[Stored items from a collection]
★ ★ ★ ★ ★ ★ ★

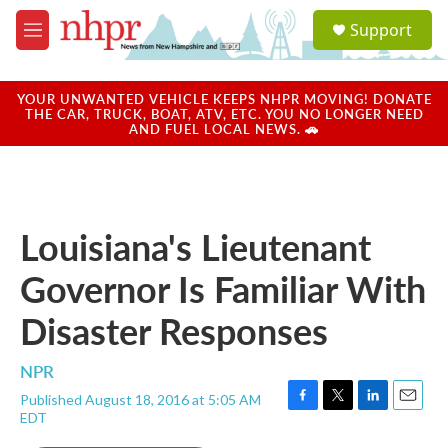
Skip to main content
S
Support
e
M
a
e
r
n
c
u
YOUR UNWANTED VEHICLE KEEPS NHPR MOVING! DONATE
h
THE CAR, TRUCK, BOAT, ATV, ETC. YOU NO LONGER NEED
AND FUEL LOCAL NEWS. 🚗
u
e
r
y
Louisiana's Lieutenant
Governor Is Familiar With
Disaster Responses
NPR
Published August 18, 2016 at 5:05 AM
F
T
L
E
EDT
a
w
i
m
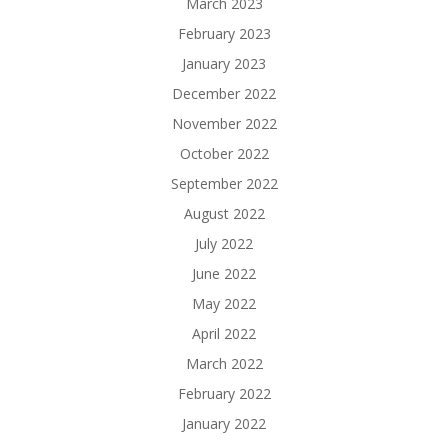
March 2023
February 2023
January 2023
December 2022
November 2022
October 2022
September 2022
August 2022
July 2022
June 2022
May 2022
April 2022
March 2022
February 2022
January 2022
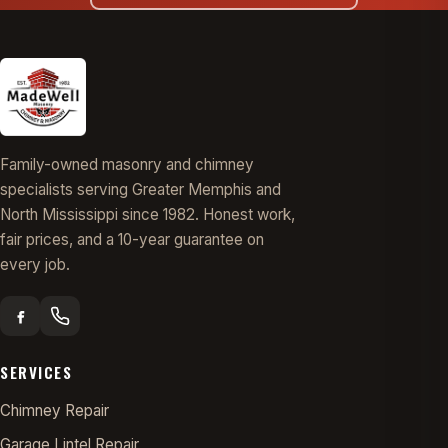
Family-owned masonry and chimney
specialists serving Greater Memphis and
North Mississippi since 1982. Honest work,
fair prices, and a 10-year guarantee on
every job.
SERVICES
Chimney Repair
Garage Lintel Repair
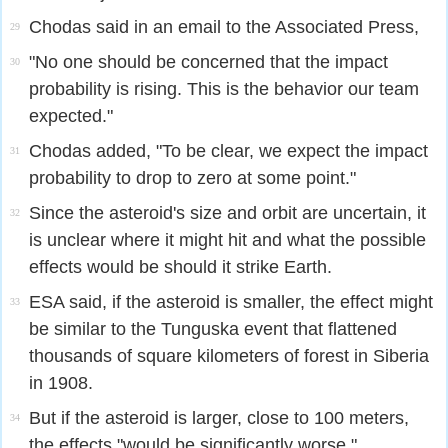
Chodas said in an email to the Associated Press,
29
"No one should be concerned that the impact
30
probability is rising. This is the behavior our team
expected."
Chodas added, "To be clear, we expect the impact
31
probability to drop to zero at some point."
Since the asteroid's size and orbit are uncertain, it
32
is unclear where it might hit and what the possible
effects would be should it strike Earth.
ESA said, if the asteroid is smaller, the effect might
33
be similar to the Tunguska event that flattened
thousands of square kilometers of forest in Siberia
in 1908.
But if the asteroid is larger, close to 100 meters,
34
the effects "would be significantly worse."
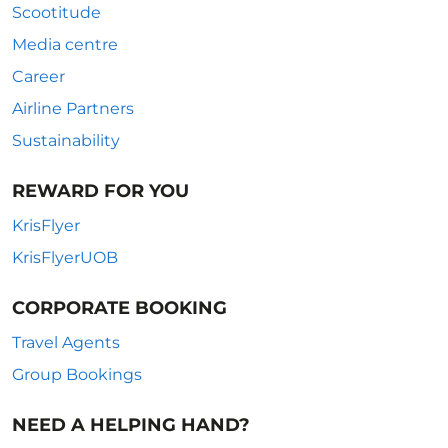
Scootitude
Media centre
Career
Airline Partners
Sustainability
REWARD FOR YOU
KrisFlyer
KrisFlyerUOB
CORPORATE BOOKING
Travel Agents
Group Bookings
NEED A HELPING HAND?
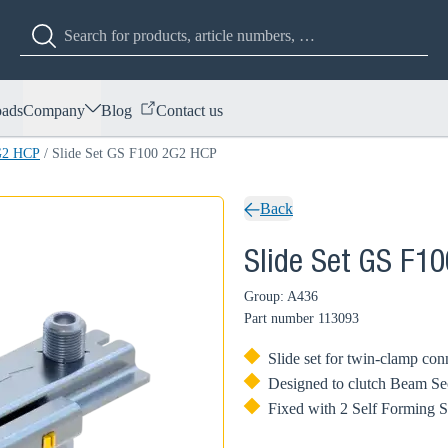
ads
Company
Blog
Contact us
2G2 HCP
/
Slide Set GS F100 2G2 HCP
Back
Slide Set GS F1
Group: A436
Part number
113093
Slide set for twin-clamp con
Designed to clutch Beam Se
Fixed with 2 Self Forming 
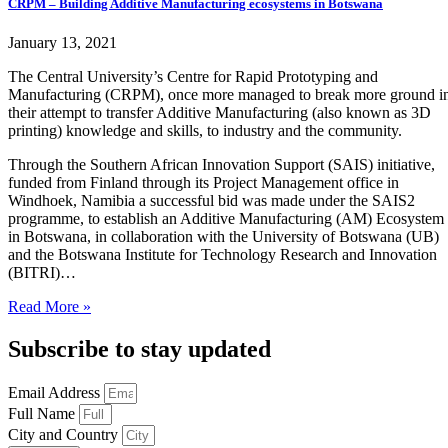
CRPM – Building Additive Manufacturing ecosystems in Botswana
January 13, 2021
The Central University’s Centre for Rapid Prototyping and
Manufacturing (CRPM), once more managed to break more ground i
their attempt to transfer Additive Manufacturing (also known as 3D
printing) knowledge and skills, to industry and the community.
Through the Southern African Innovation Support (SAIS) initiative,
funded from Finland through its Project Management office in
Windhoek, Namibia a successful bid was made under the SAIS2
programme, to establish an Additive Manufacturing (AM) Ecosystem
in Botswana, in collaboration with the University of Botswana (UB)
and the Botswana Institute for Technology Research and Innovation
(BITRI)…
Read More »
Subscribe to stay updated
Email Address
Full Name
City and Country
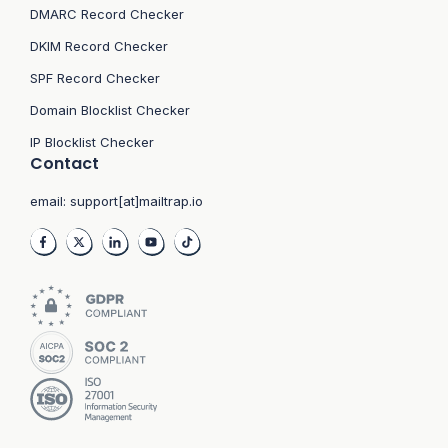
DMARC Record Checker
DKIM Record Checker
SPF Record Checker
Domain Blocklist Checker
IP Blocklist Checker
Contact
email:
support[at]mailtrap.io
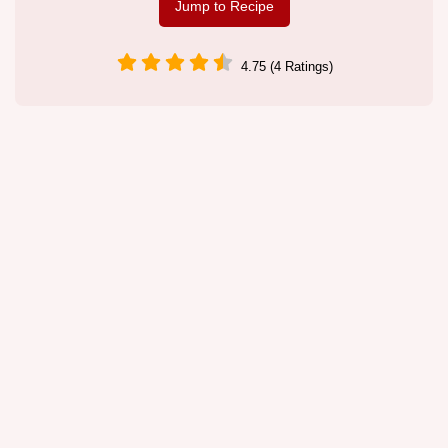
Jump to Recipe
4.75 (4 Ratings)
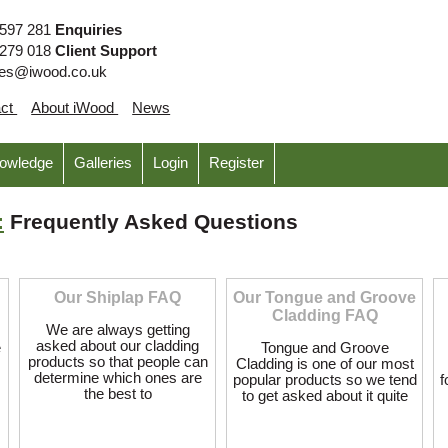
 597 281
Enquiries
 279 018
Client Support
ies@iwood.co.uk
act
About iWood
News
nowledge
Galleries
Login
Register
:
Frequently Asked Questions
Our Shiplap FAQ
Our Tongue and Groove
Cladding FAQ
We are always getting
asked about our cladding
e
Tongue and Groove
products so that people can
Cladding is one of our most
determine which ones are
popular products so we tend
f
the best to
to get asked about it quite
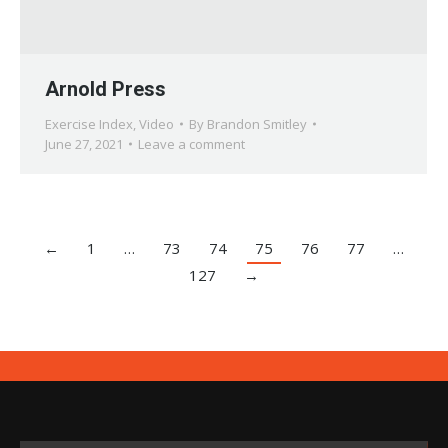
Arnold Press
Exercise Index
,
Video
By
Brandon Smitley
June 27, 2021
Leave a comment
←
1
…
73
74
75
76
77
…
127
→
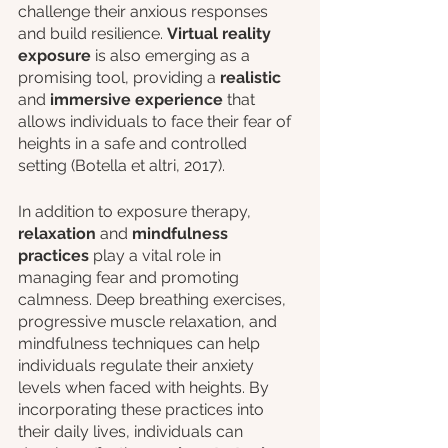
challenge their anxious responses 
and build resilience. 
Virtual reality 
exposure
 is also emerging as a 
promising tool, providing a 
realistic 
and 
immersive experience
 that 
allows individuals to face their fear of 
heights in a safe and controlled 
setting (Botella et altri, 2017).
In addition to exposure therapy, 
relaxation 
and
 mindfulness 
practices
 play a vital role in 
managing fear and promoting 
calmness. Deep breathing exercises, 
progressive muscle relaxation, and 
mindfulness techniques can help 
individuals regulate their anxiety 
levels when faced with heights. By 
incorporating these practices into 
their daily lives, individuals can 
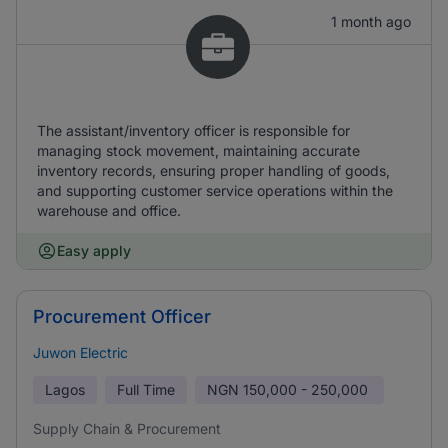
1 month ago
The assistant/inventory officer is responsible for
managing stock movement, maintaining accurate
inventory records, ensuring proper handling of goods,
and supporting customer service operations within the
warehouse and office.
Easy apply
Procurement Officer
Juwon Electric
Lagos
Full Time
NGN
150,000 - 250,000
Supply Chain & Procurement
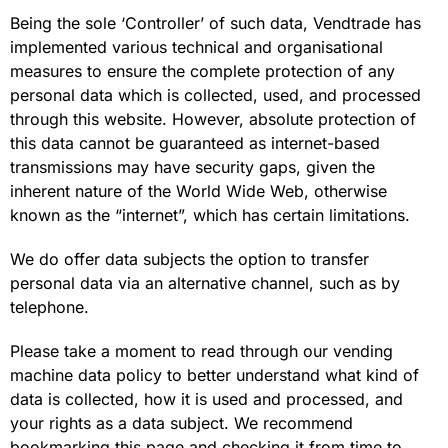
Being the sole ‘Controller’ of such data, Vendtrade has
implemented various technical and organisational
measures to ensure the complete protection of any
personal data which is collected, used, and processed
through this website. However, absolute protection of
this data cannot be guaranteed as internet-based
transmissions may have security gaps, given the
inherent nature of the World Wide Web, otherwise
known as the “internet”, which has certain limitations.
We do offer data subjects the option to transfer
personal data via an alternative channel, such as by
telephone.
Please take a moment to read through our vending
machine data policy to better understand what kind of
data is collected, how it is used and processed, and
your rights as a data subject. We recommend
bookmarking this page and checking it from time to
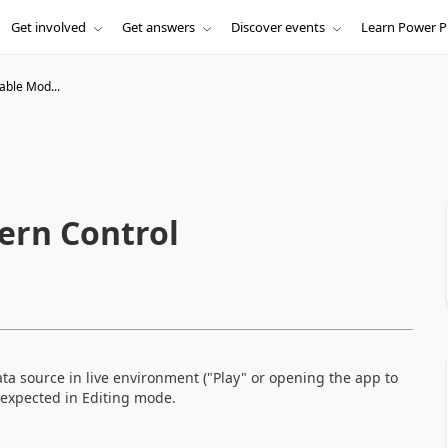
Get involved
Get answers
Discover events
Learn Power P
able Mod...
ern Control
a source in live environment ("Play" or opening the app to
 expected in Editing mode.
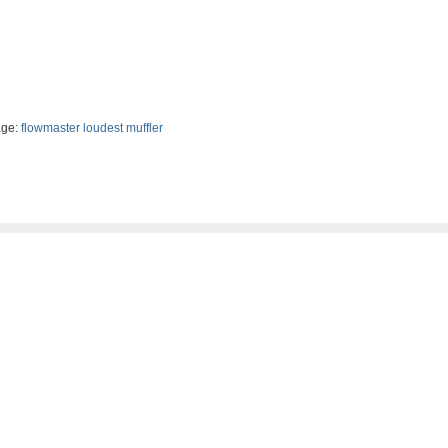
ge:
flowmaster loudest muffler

★ ★ ★ ★ ★ ★ ★

What you have to do: Nothing but the records, repeated exactly and stripped of pictures, should appear in the answer.

Reply to the exercise:
Skip to main content
S
Support
e
M
a
e
r
n
c
u
YOUR UNWANTED VEHICLE KEEPS NHPR MOVING! DONATE
h
THE CAR, TRUCK, BOAT, ATV, ETC. YOU NO LONGER NEED
AND FUEL LOCAL NEWS. 🚗
u
e
r
y
Louisiana's Lieutenant
Governor Is Familiar With
Disaster Responses
NPR
Published August 18, 2016 at 5:05 AM
F
T
L
E
EDT
a
w
i
m
March 2023
February 2023
January 2023
December 2022
November 2022
October 2022
September 2022
August 2022
July 2022
June 2022
May 2022
April 2022
March 2022
February 2022
January 2022
Family-owned masonry and chimney
specialists serving Greater Memphis and
North Mississippi since 1982. Honest work,
fair prices, and a 10-year guarantee on
every job.
SERVICES
Chimney Repair
Garage Lintel Repair
Chodas said in an email to the Associated Press,
29
"No one should be concerned that the impact
30
probability is rising. This is the behavior our team
expected."
Chodas added, "To be clear, we expect the impact
31
probability to drop to zero at some point."
Since the asteroid's size and orbit are uncertain, it
32
is unclear where it might hit and what the possible
effects would be should it strike Earth.
ESA said, if the asteroid is smaller, the effect might
33
be similar to the Tunguska event that flattened
thousands of square kilometers of forest in Siberia
in 1908.
But if the asteroid is larger, close to 100 meters,
34
the effects "would be significantly worse."
Scootitude
Media centre
Career
Airline Partners
Sustainability
REWARD FOR YOU
KrisFlyer
KrisFlyerUOB
CORPORATE BOOKING
Travel Agents
Group Bookings
NEED A HELPING HAND?
ads
Company
Blog
Contact us
2G2 HCP
/
Slide Set GS F100 2G2 HCP
Back
Slide Set GS F1
Group: A436
Part number
113093
Slide set for twin-clamp con
Designed to clutch Beam Se
Fixed with 2 Self Forming 
CRPM – Building Additive Manufacturing ecosystems in Botswana
January 13, 2021
The Central University’s Centre for Rapid Prototyping and
Manufacturing (CRPM), once more managed to break more ground i
their attempt to transfer Additive Manufacturing (also known as 3D
printing) knowledge and skills, to industry and the community.
Through the Southern African Innovation Support (SAIS) initiative,
funded from Finland through its Project Management office in
Windhoek, Namibia a successful bid was made under the SAIS2
programme, to establish an Additive Manufacturing (AM) Ecosystem
in Botswana, in collaboration with the University of Botswana (UB)
and the Botswana Institute for Technology Research and Innovation
(BITRI)…
Read More »
Subscribe to stay updated
Email Address
Full Name
City and Country
DMARC Record Checker
DKIM Record Checker
SPF Record Checker
Domain Blocklist Checker
IP Blocklist Checker
Contact
email:
support[at]mailtrap.io
Jump to Recipe
4.75 (4 Ratings)
 597 281
Enquiries
 279 018
Client Support
ies@iwood.co.uk
act
About iWood
News
nowledge
Galleries
Login
Register
:
Frequently Asked Questions
Our Shiplap FAQ
Our Tongue and Groove
Cladding FAQ
We are always getting
asked about our cladding
e
Tongue and Groove
products so that people can
Cladding is one of our most
determine which ones are
popular products so we tend
f
the best to
to get asked about it quite
Arnold Press
Exercise Index
,
Video
By
Brandon Smitley
June 27, 2021
Leave a comment
←
1
…
73
74
75
76
77
…
127
→
challenge their anxious responses 
and build resilience. 
Virtual reality 
exposure
 is also emerging as a 
promising tool, providing a 
realistic 
and 
immersive experience
 that 
allows individuals to face their fear of 
heights in a safe and controlled 
setting (Botella et altri, 2017).
In addition to exposure therapy, 
relaxation 
and
 mindfulness 
practices
 play a vital role in 
managing fear and promoting 
calmness. Deep breathing exercises, 
progressive muscle relaxation, and 
mindfulness techniques can help 
individuals regulate their anxiety 
levels when faced with heights. By 
incorporating these practices into 
their daily lives, individuals can 
1 month ago
The assistant/inventory officer is responsible for
managing stock movement, maintaining accurate
inventory records, ensuring proper handling of goods,
and supporting customer service operations within the
warehouse and office.
Easy apply
Procurement Officer
Juwon Electric
Lagos
Full Time
NGN
150,000 - 250,000
Supply Chain & Procurement
Being the sole ‘Controller’ of such data, Vendtrade has
implemented various technical and organisational
measures to ensure the complete protection of any
personal data which is collected, used, and processed
through this website. However, absolute protection of
this data cannot be guaranteed as internet-based
transmissions may have security gaps, given the
inherent nature of the World Wide Web, otherwise
known as the “internet”, which has certain limitations.
We do offer data subjects the option to transfer
personal data via an alternative channel, such as by
telephone.
Please take a moment to read through our vending
machine data policy to better understand what kind of
data is collected, how it is used and processed, and
your rights as a data subject. We recommend
bookmarking this page and checking it from time to
Get involved
Get answers
Discover events
Learn Power P
able Mod...
ern Control
a source in live environment ("Play" or opening the app to
 expected in Editing mode.
ge:
flowmaster loudest muffler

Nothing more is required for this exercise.